We begin by reviewing some basic features covered in the Overview, along with a few simple facts:
- Attributes consist of types which are sets of values.
- The types and values are identifiers. They have no inherent meaning, no meaning other than that which the language description assigns to them.
- The values may carry grammatical and/or semantic information.
vincimakes no distinction.
- Attributes are used, among other things, to restrict the selection of lexicon entries and to control morphology. As a consequence, they may be used to enforce agreement between parts of an utterance.
- Individual values are "atomic", i.e. indivisible. They can, however, be composed into compound attributes, and these can be deconstructed into their components.
The language describer specifies the attributes with a sequence of lists in the form:
Number(sing, plur) Person (first, second, third) Nountrait(human, animate, edible, ...) Function(subj, objd, obji)
each type name being followed by a parenthesized list of its values. These are gathered in an attributes file. For reasons lost to antiquity, the file must be terminated with the symbol %. This will be rectified in due course.
The identifiers, both types and values, must be distinct.
In the present implementation, and in the foreseeable future, the number of types and the number of values in any one type is limited to 254. This, however, is not really restrictive; if a type needs more values, one may define two separate types and use them as a compound pair, giving about 64,000 combinations.
The class name, for example, Number, may be used as a default, in that it stands for any value in the class (like sing and plur). This is useful in representing things like nouns which may be either singular or plural. It is the responsibility of the language describer to place values which may co-exist, like neg and interrogative in separate classes.
On the other hand, as we will see later when discussing partial ordering, values may exist in a subset relation, where one value implies another.
Compounding and Deconstruction
The following, slightly modified from an earlier example, shows a Number attribute being chosen, and passed to subject and verb to ensure agreement in number between them:
ROOT = choose No: Number; NP[No] V[vtdi, third, No, pres] NP % NP = inherit Nu: Number; DET[Nu] N[Nu] %
Suppose we try to adapt this to ensure semantic agreement between subject and verb, and between verb and object, so that, for example, monkeys may eat bananas, but bananas may not eat monkeys. By analogy, we attempt:
ROOT = choose No: Number, Nt1, Nt2: Nountrait; NP[No, Nt1] V[vtdi, third, No, pres, Nt1, Nt2] NP[Nt2] % NP = inherit Nu: Number, Nt: Nountrait; DET[Nu] N[Nu, Nt] %
But here we encounter a snag. The attribute list of the verb contains two values of type Nountrait, say animate and edible, but
vinci has no way of distinguishing one from the other, no way of knowing which belongs to the subject, which to the object.
vinci solves this problem by way of compounding. Two attribute values, say, animate and subj, may be compounded using the dot-operator to form the compound attribute animate.subj. Replacing the V node in the above context-free rule by:
V[vtdi, third, No, pres, Nt1.subj, Nt2.objd]

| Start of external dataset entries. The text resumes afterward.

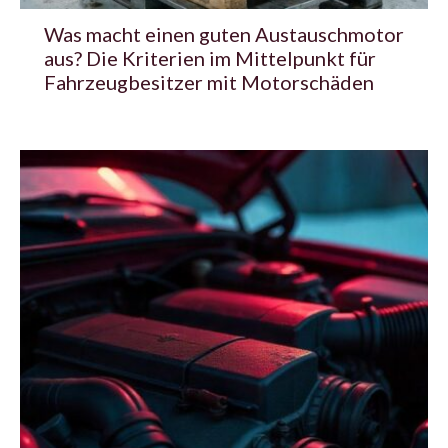
Was macht einen guten Austauschmotor
aus? Die Kriterien im Mittelpunkt für
Fahrzeugbesitzer mit Motorschäden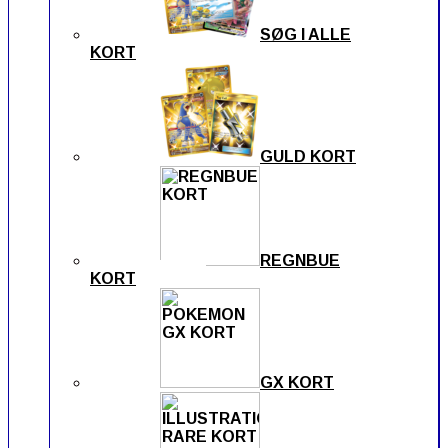
SØG I ALLE
KORT
GULD KORT
REGNBUE
KORT
GX KORT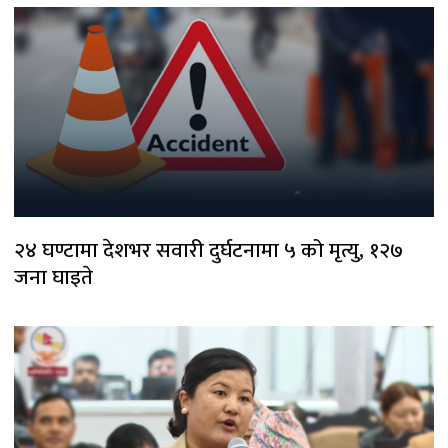
२४ घण्टामा देशभर सवारी दुर्घटनामा ५ को मृत्यु, १२७
जना घाइते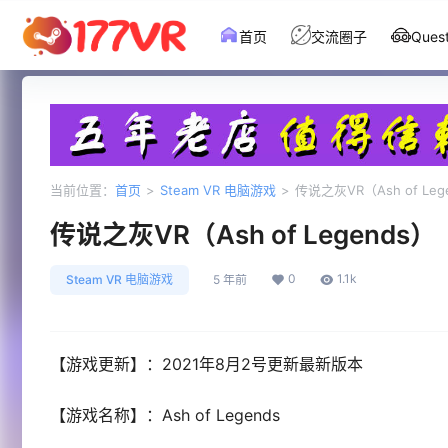
首页
交流圈子
Que
当前位置：
首页
>
Steam VR 电脑游戏
>
传说之灰VR（Ash of Leg
传说之灰VR（Ash of Legends）
0
1.1k
Steam VR 电脑游戏
5 年前
【游戏更新】：2021年8月2号更新最新版本
【游戏名称】：Ash of Legends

then provides the necessary distinction. The lexicon entry for a verb like "eat" must contain in its attributes field compound attributes such as animate.subj and edible.objd to ensure appropriate lexical selection.
Compound attributes may contain as many components as the language describer wants. The order matters: plur.masc is not the same as masc.plur. The order in which the compound was put together does not: first.(masc.plur) is the same as (first.masc).plur. We write both of these as first.masc.plur without parentheses, which would not, in fact, be recognized by
In mathematical terms, the dot-operator is associative but not commutative.

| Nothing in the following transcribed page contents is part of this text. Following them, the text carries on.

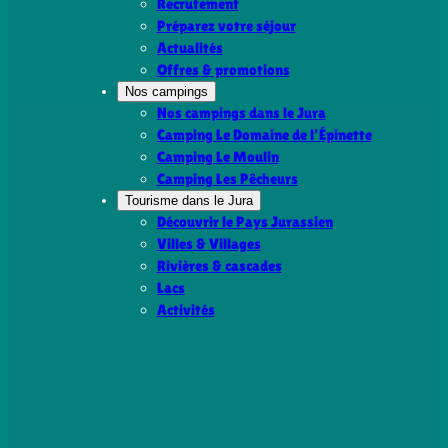
Recrutement
Préparez votre séjour
Actualités
Offres & promotions
Nos campings
Nos campings dans le Jura
Camping Le Domaine de l’Épinette
Camping Le Moulin
Camping Les Pêcheurs
Tourisme dans le Jura
Découvrir le Pays Jurassien
Villes & Villages
Rivières & cascades
Lacs
Activités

In time, we will come upon many uses for compound attributes, but will not dwell on them here.
By the way, when searching an attribute list containing compound attributes, we need a generalized form of pattern to match against the elements in the list. This is the compound attribute pattern, which looks like a compound attribute but which may contain types as well as values. As in the uncompounded attribute case, the types simply act as wildcards which match any values of that type; for example, Nountrait.subj matches human.subj, animate.subj, edible.subj, ...
If a child node, or indeed any other part of a
vinci process, is passed a compound attribute, it may need to break it apart to obtain subsections: individual simple attributes or shorter compounds. This operation is called deconstruction.
Deconstruction may be carried out by an inherit clause (see Syntax), or by any other process which picks up a compound attribute from a list intending to pass it on. (These are de facto inheritances.) Some of the components of the compound attribute pattern used to search for the required attribute are preceded by slash symbols, /, which replace the dot-operators (except on the first component, where there is no dot). For example, we may write: Nountrait/subj or /Gender.Number. In each case,
vinci searches for a compound attribute matching the whole pattern, and then discards components matching the ones preceded by the deconstruction slash. So the former example gives us the Nountrait value from, say, edible.subj, while the latter gives us plur from masc.plur.
The set of values of an attribute type may form a partial ordering. A partial order is the relation in which one or more elements may share a common dominating element. A genealogy is an example of this: brothers and sisters share a common parent.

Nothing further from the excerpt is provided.